Arbitrage Funds are types of mutual funds that exploit the difference of prices in the cash market and futures market by buying and selling securities on different exchanges simultaneously. The difference is very marginal, so arbitrage funds must execute a large number of trades each year to make substantial profits.
Cash market is where one can buy a share at its given rate at that particular time where as futures market is derivative and denotes the anticipated price of the stock at some point in the future. Investors analyse the trends of a stock and predict whether a stock will rise in future. They buy several shares in present from the cash market and at the same time sell the same amount of shares in the futures market when they believe the stock price must be high.
Benefits of Arbitrage Mutual Funds
- Low Risk-
These types of mutual funds are relatively low risk as the securities are bought and sold simultaneously thus eliminating the risks involved with long-term investments. Moreover, part of the capital is invested in debt securities which are highly stable. Thus, if there is a shortage of arbitrage trades that are profitable, the capital is invested heavily in debt securities and attracts investors with low-risk tolerance.
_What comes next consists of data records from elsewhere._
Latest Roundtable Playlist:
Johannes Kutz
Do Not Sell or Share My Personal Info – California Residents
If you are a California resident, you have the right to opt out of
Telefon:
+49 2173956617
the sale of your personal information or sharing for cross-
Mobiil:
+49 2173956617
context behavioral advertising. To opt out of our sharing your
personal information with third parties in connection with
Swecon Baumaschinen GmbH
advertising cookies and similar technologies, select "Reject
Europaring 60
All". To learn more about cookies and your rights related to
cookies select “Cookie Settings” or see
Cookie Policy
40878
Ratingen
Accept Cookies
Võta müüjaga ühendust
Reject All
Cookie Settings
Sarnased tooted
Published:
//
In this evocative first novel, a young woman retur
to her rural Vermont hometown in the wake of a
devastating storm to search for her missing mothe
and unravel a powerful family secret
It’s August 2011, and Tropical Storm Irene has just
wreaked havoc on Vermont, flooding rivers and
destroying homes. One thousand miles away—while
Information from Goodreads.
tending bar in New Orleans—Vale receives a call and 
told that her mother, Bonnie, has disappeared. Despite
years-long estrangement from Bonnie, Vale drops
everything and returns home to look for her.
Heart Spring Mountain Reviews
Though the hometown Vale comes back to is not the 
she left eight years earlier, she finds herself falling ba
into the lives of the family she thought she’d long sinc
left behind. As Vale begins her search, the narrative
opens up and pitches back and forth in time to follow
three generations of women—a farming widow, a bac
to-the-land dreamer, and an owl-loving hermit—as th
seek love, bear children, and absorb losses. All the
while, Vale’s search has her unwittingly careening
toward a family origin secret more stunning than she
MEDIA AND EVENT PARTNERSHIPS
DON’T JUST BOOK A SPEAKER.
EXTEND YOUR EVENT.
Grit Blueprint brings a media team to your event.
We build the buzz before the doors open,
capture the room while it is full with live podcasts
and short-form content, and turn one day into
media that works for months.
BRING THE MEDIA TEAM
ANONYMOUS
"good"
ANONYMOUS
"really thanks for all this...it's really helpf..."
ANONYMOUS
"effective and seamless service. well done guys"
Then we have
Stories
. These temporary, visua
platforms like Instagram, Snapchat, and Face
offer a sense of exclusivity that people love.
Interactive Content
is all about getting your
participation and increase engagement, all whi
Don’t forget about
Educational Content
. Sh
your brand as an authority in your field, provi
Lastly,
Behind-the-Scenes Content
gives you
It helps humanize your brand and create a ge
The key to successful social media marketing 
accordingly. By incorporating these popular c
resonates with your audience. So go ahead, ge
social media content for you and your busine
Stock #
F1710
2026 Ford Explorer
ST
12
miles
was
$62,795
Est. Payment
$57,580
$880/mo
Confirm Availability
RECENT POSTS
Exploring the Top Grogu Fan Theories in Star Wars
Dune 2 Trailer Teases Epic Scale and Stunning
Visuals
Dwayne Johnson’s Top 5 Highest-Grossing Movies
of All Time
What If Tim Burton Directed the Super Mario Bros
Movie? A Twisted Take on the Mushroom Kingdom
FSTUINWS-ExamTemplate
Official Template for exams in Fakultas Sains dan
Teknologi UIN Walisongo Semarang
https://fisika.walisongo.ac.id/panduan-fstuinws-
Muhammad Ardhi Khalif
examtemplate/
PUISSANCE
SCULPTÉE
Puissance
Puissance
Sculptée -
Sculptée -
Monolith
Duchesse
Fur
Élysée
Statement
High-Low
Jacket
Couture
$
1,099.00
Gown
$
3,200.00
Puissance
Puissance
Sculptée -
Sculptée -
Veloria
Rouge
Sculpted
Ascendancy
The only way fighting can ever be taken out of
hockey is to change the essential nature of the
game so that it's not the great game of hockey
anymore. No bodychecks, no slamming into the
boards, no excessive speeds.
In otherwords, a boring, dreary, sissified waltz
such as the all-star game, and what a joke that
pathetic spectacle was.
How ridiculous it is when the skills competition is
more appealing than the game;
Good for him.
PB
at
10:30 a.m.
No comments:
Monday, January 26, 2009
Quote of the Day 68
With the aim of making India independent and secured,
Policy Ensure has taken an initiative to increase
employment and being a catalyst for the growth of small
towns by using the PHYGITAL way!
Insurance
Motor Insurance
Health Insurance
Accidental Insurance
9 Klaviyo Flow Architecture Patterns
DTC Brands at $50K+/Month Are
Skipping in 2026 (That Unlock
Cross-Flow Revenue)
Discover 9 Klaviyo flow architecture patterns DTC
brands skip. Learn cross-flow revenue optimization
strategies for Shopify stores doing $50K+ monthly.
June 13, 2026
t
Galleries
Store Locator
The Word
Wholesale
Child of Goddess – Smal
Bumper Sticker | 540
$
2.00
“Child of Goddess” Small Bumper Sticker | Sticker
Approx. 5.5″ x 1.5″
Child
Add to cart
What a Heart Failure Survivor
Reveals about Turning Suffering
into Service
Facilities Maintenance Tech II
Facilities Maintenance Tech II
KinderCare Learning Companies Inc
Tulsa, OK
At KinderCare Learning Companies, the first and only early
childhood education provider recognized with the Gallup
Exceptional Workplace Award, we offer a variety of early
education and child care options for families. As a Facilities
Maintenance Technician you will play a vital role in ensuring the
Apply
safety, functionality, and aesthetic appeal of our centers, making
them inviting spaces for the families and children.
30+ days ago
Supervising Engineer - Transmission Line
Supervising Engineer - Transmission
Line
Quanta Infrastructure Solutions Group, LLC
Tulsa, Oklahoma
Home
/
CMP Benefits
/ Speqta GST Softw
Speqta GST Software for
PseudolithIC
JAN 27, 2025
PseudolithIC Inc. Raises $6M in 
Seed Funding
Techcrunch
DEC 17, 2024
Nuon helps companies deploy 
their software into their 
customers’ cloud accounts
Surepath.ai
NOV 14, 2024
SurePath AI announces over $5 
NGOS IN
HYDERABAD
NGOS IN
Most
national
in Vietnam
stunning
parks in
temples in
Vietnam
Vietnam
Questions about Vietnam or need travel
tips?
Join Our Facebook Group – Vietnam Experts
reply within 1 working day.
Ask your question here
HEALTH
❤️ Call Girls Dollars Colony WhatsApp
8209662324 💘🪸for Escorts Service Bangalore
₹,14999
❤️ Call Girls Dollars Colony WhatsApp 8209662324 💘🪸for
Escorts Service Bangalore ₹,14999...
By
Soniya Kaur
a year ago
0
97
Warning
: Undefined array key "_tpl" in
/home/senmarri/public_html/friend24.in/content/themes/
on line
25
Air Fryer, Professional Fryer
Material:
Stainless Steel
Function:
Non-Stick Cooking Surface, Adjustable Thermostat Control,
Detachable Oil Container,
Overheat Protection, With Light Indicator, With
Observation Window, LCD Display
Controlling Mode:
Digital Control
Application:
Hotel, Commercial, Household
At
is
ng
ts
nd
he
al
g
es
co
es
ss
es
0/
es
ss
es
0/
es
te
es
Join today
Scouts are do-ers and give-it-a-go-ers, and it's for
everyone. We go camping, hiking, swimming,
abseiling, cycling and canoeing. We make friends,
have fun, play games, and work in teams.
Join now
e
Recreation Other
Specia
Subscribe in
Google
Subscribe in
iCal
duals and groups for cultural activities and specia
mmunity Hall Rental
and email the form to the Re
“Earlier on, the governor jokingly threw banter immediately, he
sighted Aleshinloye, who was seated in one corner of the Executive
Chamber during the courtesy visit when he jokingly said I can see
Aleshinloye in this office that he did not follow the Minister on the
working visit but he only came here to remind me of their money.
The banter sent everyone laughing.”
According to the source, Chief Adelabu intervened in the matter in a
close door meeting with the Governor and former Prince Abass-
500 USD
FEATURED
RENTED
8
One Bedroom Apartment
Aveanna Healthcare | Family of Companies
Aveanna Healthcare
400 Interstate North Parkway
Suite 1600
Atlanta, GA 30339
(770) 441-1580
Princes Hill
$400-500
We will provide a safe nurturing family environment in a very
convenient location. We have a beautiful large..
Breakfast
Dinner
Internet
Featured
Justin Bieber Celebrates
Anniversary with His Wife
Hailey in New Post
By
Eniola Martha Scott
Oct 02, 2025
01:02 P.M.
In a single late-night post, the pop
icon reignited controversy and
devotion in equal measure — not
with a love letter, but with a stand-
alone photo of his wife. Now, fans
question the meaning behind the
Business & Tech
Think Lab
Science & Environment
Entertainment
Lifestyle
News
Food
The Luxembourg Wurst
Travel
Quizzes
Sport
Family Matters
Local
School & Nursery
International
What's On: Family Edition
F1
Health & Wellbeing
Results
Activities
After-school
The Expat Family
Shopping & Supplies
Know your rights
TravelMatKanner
- Flourish in Volatile Market-
These mutual funds are probably the only ones that flourish in a highly volatile market and exploits the uncertainty factor. The gap between the cash and futures markets gets highly exaggerated and investors can earn greater marginal profits.
- Hybrid Fund-
Arbitrage Funds invest in both equity and debt. Since the investment is minimum 65% equity based, the taxation is done at the capital gains rate which is much lower than the ordinary income tax rate. Thus, the net gains are more.
Drawbacks of Arbitrage Mutual Funds
Due to less profitability during stable market conditions, the arbitrage funds are unreliable as they do not tend to return well. Other investments outweigh arbitrage funds in many ways.
- High Expense Ratio-
Since a large number of trades are to be performed for substantial gains, the investment is very high while the profits are comparatively marginal thus a high expense ratio. This high expense ratio points to the fact that arbitrage funds are not the types of funds that one can rely on solely, they need other investments too to uphold this one.
Despite being quite low-risk as compared to other investment options, the returns on arbitrage funds is very unpredictable and thus, investing in them should be done very thoughtfully.
On evaluating the benefits and drawbacks of arbitrage mutual funds, it is clear that though they are an easy low-risk investment option, one must not solely rely on them for profits. This should definitely not be the only option one invests in.